William A. Hoffman billlist at nycap.rr.com
Thu Dec 15 08:40:59 EST 2005


At 03:53 AM 12/15/2005, Prakash Punnoor wrote:
>Am Donnerstag Dezember 15 2005 02:12 schrieb Brandon J. Van Every:
>>
>> SCons is a near competitor of CMake.  When I was shopping for a better
>
>> Studying the strengths and weaknesses of SCons is going to be important
>> though.  It sits in a similar ecological niche and is most likely to eat
>> CMake's lunch.
>>
>> The main downsides I've had with CMake while learning it over the past 2
>> months have been:
>>
>> - incomplete documentation.  This is a big problem.  It's only because
>
>100% agreement. Though I like CMake a lot and got the project files ready as 
>secondary build system  for OpenAL and Alut (www.openal.org) - documentation 
>for beginners plainly suck. What is called "documentation" is a reference, 
>which is nice for people who already know how to properly use CMake. But 
>there is nothing nice for beginners. Yes, I know about the tutorial, but it 
>is too basic. Take a look at SCons documentation/tutorial. This is something 
>I would have liked to have when I started with CMake.
>
>There are tons of undocumented stuff, no place where the modules are listed 
>and how they are to be used. So in the end one has to check up each module 
>and find out what it does - not very user-friendly.
Funny you should mention that, Brad and I just added the ability to extract documentation
from the Modules directory comments.  This way all modules in CMake will be automatically
documented.   If you try cvs cmake today, it has the changes.

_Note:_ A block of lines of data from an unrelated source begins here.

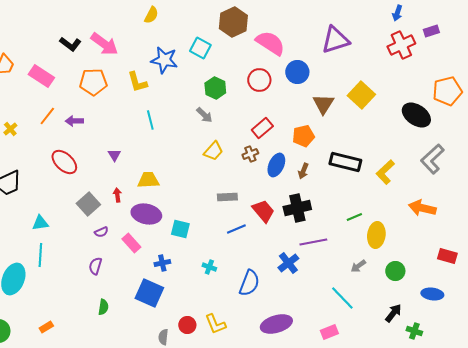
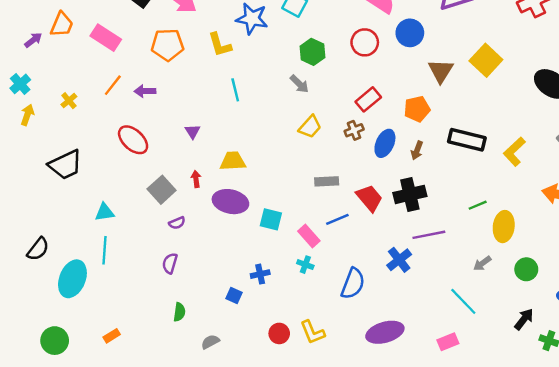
pink rectangle: (131, 243) -> (309, 236), moved
blue cross: (162, 263) -> (260, 274), moved
blue square: (149, 293) -> (234, 295), size x0.5
gray semicircle: (163, 337) -> (210, 342), moved, turned 56

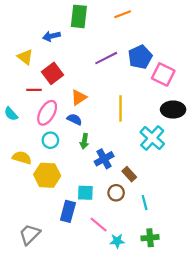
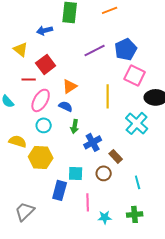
pink square: (163, 74) -> (135, 75), moved
cyan line: (145, 203) -> (138, 182), moved
pink line: (99, 225) -> (88, 202), turned 48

  --help-module module [file] = Print help for a single module and exit.
  --help-module-list [file]   = List available modules and exit.
// these three will now include docs for the modules:
  --help-full [file]          = Print full help and exit.
  --help-html [file]          = Print full help in HTML format.
  --help-man [file]           = Print a UNIX man page and exit.

For example:

$ ./bin/cmake --help-module FindTCL
cmake version 2.3-20051213
  FindTCL
       Find Tcl includes and libraries.

       This module finds if TCL is installed and determines where the include
       files and libraries are.  It also determines what the name of the
       library is.  This code sets the following variables:

         TCL_LIBRARY            = path to Tcl library (tcl tcl80)
         TCL_LIBRARY_DEBUG      = path to Tcl library (debug)
         TCL_STUB_LIBRARY       = path to Tcl stub library
         TCL_STUB_LIBRARY_DEBUG = path to Tcl stub library (debug)
         TCL_INCLUDE_PATH       = path to where tcl.h can be found
         TCL_TCLSH              = path to tclsh binary (tcl tcl80)
         TK_LIBRARY             = path to Tk library (tk tk80 etc)
         TK_LIBRARY_DEBUG       = path to Tk library (debug)
         TK_STUB_LIBRARY        = path to Tk stub library
         TK_STUB_LIBRARY_DEBUG  = path to Tk stub library (debug)
         TK_INCLUDE_PATH        = path to where tk.h can be found
         TK_INTERNAL_PATH       = path to where tkWinInt.h can be found
         TK_WISH                = full path to the wish (wish wish80)

I will be putting the output of this on the Web soon as well.